So, yesterday I grew a little bit. I actually changed and I knew that the change happened. My guy moved out; not because we were fighting or we didn’t love each other. Not because we are breaking up or ending anything, but because it was just time. Him moving out opened up old wounds that I didn’t know I had. Wounds from before I went to kindergarten. Yes… Pre-K!
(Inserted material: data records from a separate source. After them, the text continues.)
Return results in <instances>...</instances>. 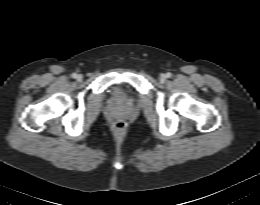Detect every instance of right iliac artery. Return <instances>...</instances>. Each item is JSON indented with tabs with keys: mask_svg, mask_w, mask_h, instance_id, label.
Segmentation results:
<instances>
[{
	"mask_svg": "<svg viewBox=\"0 0 260 205\" xmlns=\"http://www.w3.org/2000/svg\"><path fill=\"white\" fill-rule=\"evenodd\" d=\"M72 77H73V78H76V77H77V74H76V73H73V74H72Z\"/></svg>",
	"mask_w": 260,
	"mask_h": 205,
	"instance_id": "right-iliac-artery-1",
	"label": "right iliac artery"
}]
</instances>
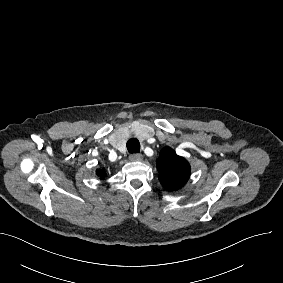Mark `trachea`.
Masks as SVG:
<instances>
[{"instance_id": "trachea-1", "label": "trachea", "mask_w": 283, "mask_h": 283, "mask_svg": "<svg viewBox=\"0 0 283 283\" xmlns=\"http://www.w3.org/2000/svg\"><path fill=\"white\" fill-rule=\"evenodd\" d=\"M126 146L130 154H136L140 152V143L136 138L129 139Z\"/></svg>"}]
</instances>
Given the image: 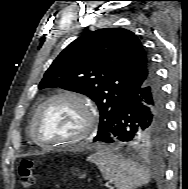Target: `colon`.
<instances>
[{
  "mask_svg": "<svg viewBox=\"0 0 188 189\" xmlns=\"http://www.w3.org/2000/svg\"><path fill=\"white\" fill-rule=\"evenodd\" d=\"M34 162L25 159L18 167V176L22 189H31L34 184Z\"/></svg>",
  "mask_w": 188,
  "mask_h": 189,
  "instance_id": "1",
  "label": "colon"
}]
</instances>
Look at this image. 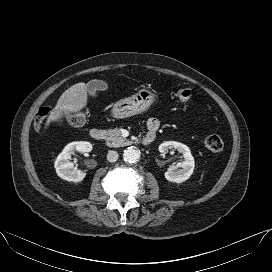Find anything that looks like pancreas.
<instances>
[{
  "label": "pancreas",
  "instance_id": "pancreas-1",
  "mask_svg": "<svg viewBox=\"0 0 272 272\" xmlns=\"http://www.w3.org/2000/svg\"><path fill=\"white\" fill-rule=\"evenodd\" d=\"M105 133L106 144L109 147H122L130 143L122 136L121 130L119 128L109 129Z\"/></svg>",
  "mask_w": 272,
  "mask_h": 272
}]
</instances>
We had discussed it. I was partially prepared, but it still seemed unexpected. I came home and some of his things were gone. That’s what triggered it and I recognized it. I’m not sure why, but this time, it all came rushing back and I was overwhelmingly lonely and alone. First, the tears, then the shaking, then the fear and, last but not least … the feeling of ‘He left me all alone’. It was at that moment I recognized that space for what it really was. I realized that I was, in that moment, a little 4-year-old girl who didn’t understand why her daddy left her all alone. See, when I was 4 we came home from church and all of our furniture was gone, and so was my Daddy. That was the first time that I felt the feelings that have become so familiar. So I began seeking what I longed for (Love, acceptance, re-assurance, security, protection) not only with men I had relationships with, but men I befriended. They say that girls have ‘daddy issues’ if their fathers aren’t in their lives. Last night it became clear that I am no exception.
As I talked to that little girl and replayed the scenes from my life, I realized that I have been seeking for as long as I can remember. It’s why I hold on tight and why I cry so hard and long for my man so much after the relationship is over. But last night I had a talk with my four-year-old self. I spent time loving her and letting her know that she’s okay even though that daddy didn’t come back. I let her know that the men that I date are not daddy and they can’t give me what I missed by daddy leaving.
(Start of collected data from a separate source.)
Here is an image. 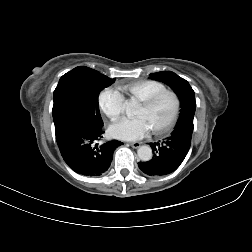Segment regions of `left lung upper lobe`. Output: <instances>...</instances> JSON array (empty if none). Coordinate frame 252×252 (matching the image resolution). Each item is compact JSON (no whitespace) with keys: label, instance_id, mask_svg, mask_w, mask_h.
<instances>
[{"label":"left lung upper lobe","instance_id":"1","mask_svg":"<svg viewBox=\"0 0 252 252\" xmlns=\"http://www.w3.org/2000/svg\"><path fill=\"white\" fill-rule=\"evenodd\" d=\"M151 78L162 81L169 85L178 95L181 103L180 117L177 122L183 118L193 120L196 101L194 91L189 83L171 71L151 73Z\"/></svg>","mask_w":252,"mask_h":252}]
</instances>
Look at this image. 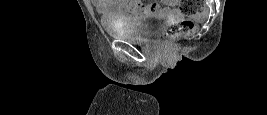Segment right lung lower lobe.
<instances>
[{"instance_id": "obj_1", "label": "right lung lower lobe", "mask_w": 267, "mask_h": 115, "mask_svg": "<svg viewBox=\"0 0 267 115\" xmlns=\"http://www.w3.org/2000/svg\"><path fill=\"white\" fill-rule=\"evenodd\" d=\"M156 88H152V87H149V88H142V89H139V90H142V91H154Z\"/></svg>"}]
</instances>
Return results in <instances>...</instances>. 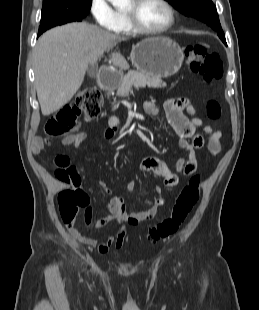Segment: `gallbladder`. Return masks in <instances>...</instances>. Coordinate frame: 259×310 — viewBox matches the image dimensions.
I'll return each mask as SVG.
<instances>
[{
    "mask_svg": "<svg viewBox=\"0 0 259 310\" xmlns=\"http://www.w3.org/2000/svg\"><path fill=\"white\" fill-rule=\"evenodd\" d=\"M90 77H91V78H94L95 76H94V74H93V73H90Z\"/></svg>",
    "mask_w": 259,
    "mask_h": 310,
    "instance_id": "bac80fb5",
    "label": "gallbladder"
}]
</instances>
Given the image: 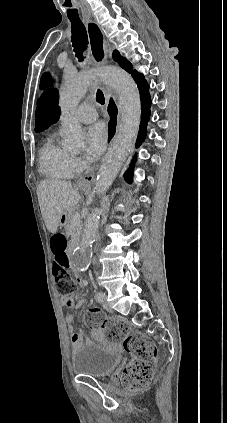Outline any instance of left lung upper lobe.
Wrapping results in <instances>:
<instances>
[{
  "label": "left lung upper lobe",
  "instance_id": "1",
  "mask_svg": "<svg viewBox=\"0 0 227 423\" xmlns=\"http://www.w3.org/2000/svg\"><path fill=\"white\" fill-rule=\"evenodd\" d=\"M113 59L127 72L132 74L135 82L143 75L139 74L129 61L121 57L118 51L113 52ZM58 92L48 91L42 94L41 99L37 101L36 109V127L35 131L40 132L45 130L50 124L55 123L59 119V107L57 106Z\"/></svg>",
  "mask_w": 227,
  "mask_h": 423
}]
</instances>
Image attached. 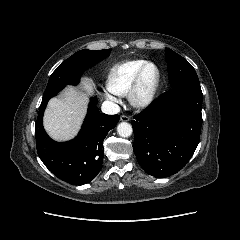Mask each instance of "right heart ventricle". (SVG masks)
I'll return each instance as SVG.
<instances>
[{"mask_svg": "<svg viewBox=\"0 0 240 240\" xmlns=\"http://www.w3.org/2000/svg\"><path fill=\"white\" fill-rule=\"evenodd\" d=\"M145 60H129L113 66L108 74V89L117 95H125Z\"/></svg>", "mask_w": 240, "mask_h": 240, "instance_id": "e07e8e85", "label": "right heart ventricle"}]
</instances>
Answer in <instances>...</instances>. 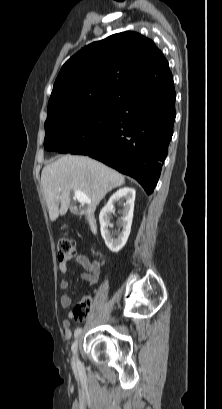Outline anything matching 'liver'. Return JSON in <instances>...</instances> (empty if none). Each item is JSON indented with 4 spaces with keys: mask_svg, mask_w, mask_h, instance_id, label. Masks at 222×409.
Segmentation results:
<instances>
[{
    "mask_svg": "<svg viewBox=\"0 0 222 409\" xmlns=\"http://www.w3.org/2000/svg\"><path fill=\"white\" fill-rule=\"evenodd\" d=\"M124 183L123 175L86 156H62L46 165L41 173V185L51 221L67 213L71 191H82L91 200L87 209L82 211L90 220L105 195Z\"/></svg>",
    "mask_w": 222,
    "mask_h": 409,
    "instance_id": "obj_1",
    "label": "liver"
}]
</instances>
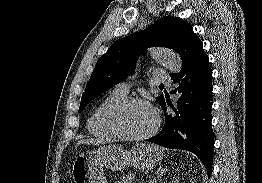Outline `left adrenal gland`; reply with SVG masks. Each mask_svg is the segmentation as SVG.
Masks as SVG:
<instances>
[{
  "label": "left adrenal gland",
  "mask_w": 262,
  "mask_h": 183,
  "mask_svg": "<svg viewBox=\"0 0 262 183\" xmlns=\"http://www.w3.org/2000/svg\"><path fill=\"white\" fill-rule=\"evenodd\" d=\"M166 168H163L162 166H160L157 171L155 172V177L154 179L150 182V183H156L157 180L166 172Z\"/></svg>",
  "instance_id": "a2214340"
}]
</instances>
Spent 30 minutes in that mirror speaking to that little girl getting her to understand that we are safe, and that even though daddy did not do his job, we are okay. It was the most powerful breakthrough I’ve ever had in my life. I went from tears and shaking to totally being okay and not even feeling like I needed to cry anymore. I literally transitioned from being afraid and insecure and feeling alone to being settled and secure. Just talking to myself in a space of duality – as the 44-year-old woman, loving her 4-year-old self, I created a healing bridge and stopped my tears. I slept all night without waking once because he’s not here. This morning, I woke up refreshed and clear inside. It’s like somebody turned on the light and I can see more clearly than I could before. It is amazing.
I am stronger now because I gave myself permission to be that 4-year-old again, and walked myself into my womanhood with strength and power by making that little girl feel secure. I’m so amazed and grateful.